Wauzl
Wauzl

Reputation: 971

Concatenating (sub)fields of structs in a cell array

I have a Matlab object, that is a cell array containting structs that have almost identical structures and I want to programmatically get a (sub)field of the structs of all cell array elements.

For example, we take test

test = {struct('a',struct('sub',1)), struct('a',struct('sub',2),'b',1)};

This will create a cell array with the following structure:

cell-element 1: a --> sub --> 1
cell-element 2: a --> sub --> 2
                  \-> b --> 1

It can be seen that the elements of test don't have the exact same structure, but similar. How can I get all values of the a.sub fields of the elements of the cell. I can obtain them in this specific problem with

acc=zeros(1,numel(test));
for ii=1:numel(test)
   acc(ii) = test{ii}.a.sub;
end

but I can't quite get this method to work in a more general context (ie. having different fields).

Upvotes: 2

Views: 997

Answers (3)

user2271770
user2271770

Reputation:

You may want to use the function getfield:

%//Data to play with
test = {struct('a',struct('sub',1)), struct('a',struct('sub',2),'b',1)};

%//I'm interested in these nested fields
nested_fields = {'a', 'sub'};

%//Scan the cell array to retrieve the data array
acca = cellfun(@(x) getfield(x, nested_fields{:}), test);

In case your data cannot guarantee that all the elements are the same type and size, then you need to output a cell array instead:

%//Scan the cell array to retrieve the data cell array
accc = cellfun(@(x) getfield(x, nested_fields{:}), test, 'UniformOutput', false);

Later Edit

If one wants to use different sets of nested fields for each cell element then:

%//nested_fields list should have the same size as test
nested_fields = {{'a','sub'}, {'b'}};
accm = cellfun(@(x,y) getfield(x,y{:}), test, nested_fields, 'UniformOutput', false);

Upvotes: 4

dfrib
dfrib

Reputation: 73206

Edit: No need for recursion, as shown by @CST-link:s answer; the native getfield function can neatly unfold a cell array of fields as its second argument, e.g. getfield(foo{i}, fields{:}) instead of the call to the recursive function in my old answer below. I'll leave the recursive solution below, however, as it could have some value in the context of the question.

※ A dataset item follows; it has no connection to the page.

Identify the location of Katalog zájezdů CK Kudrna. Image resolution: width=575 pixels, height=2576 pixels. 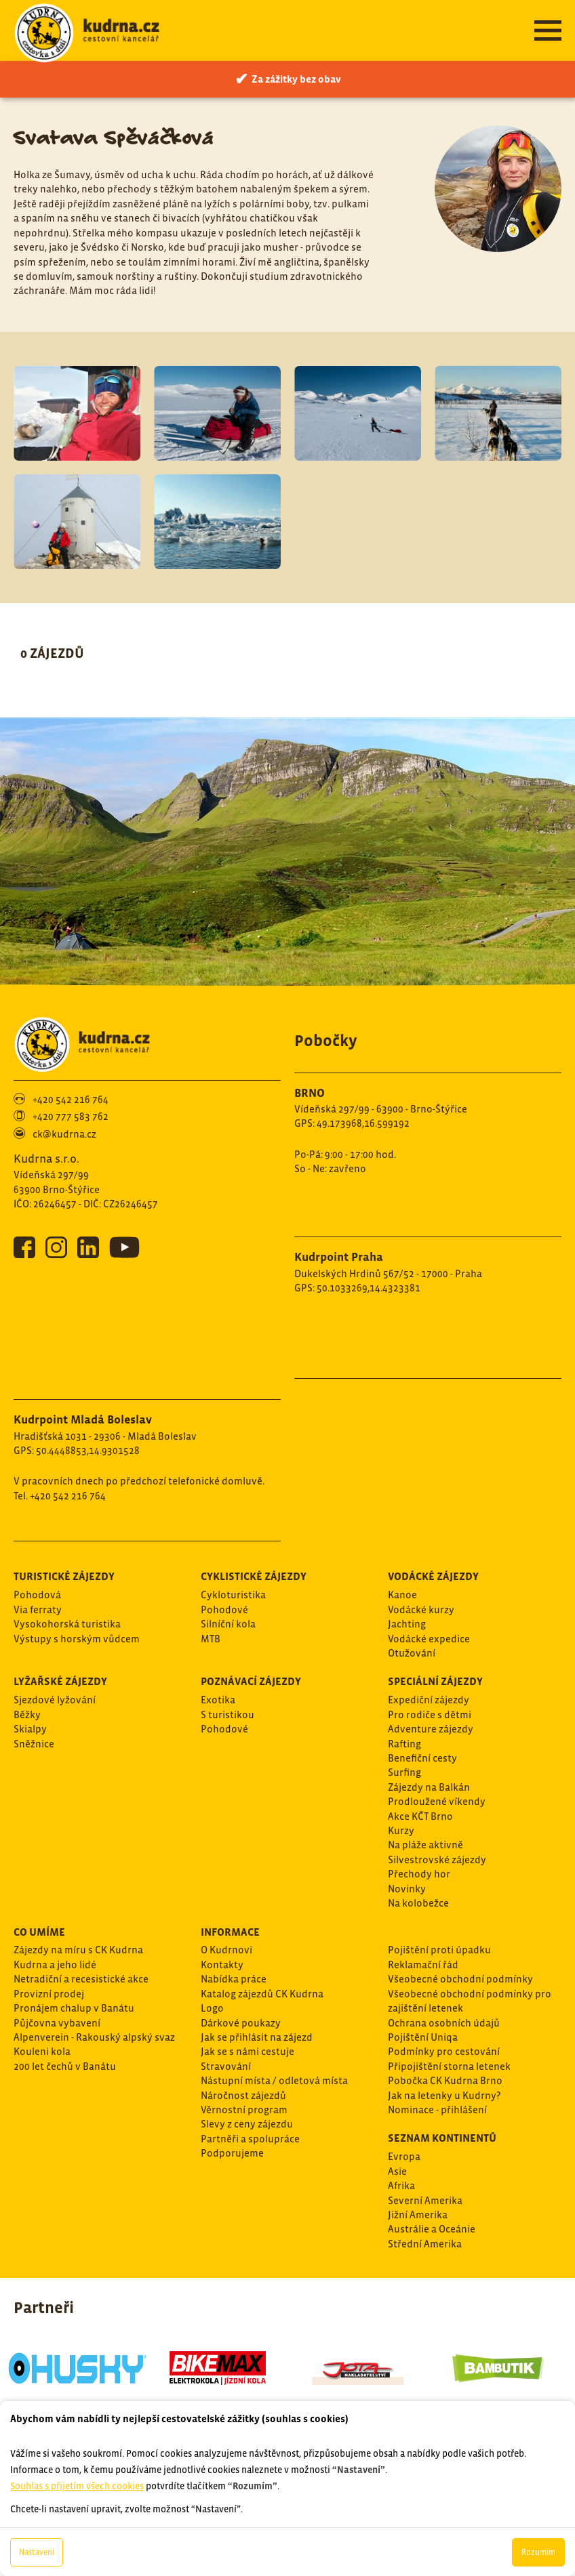 (262, 1993).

You can build you own recursive version of getField, taking a cell array of fields.

function value = getFieldRec(S,fields)
  if numel(fields) == 1 
    value = getfield(S, fields{1});
  else
    S = getfield(S,fields{1})
    fields{1} = [];
    fields = fields(~cellfun('isempty',fields));
    value = getFieldRec(S,fields);
  end
end

Example usage:

foo = {struct('a',struct('sub',1)), ...
  struct('a',struct('sub',2),'b',3), ...
  struct('c',struct('bar',7),'u',5)};
accessFields = {'a.sub', 'b', 'c.bar'};

values = zeros(1,numel(foo));
for i = 1:numel(foo)
  fields = strsplit(accessFields{i},'.');
  values(i) = getFieldRec(foo{i},fields);
end

With the following result

values =

     1     3     7

Upvotes: 1

Wauzl
Wauzl

Reputation: 971

I have found a way to do this using eval:

function out = catCellStructSubField(cellStruct, fieldName)
out = zeros(1,numel(cellStruct));
for ii = 1:numel(cellStruct)
   out(ii) = eval(['cellStruct{ii}.' fieldName]);
end

Where it can be used on my test example like this:

catCellStructSubField(test, 'a.sub')

Dynamic field names (cellStruct{ii}.(fieldName)) does not work because I'm accessing sub-fields.

I know eval is often a bad idea. I'm curious for different solutions.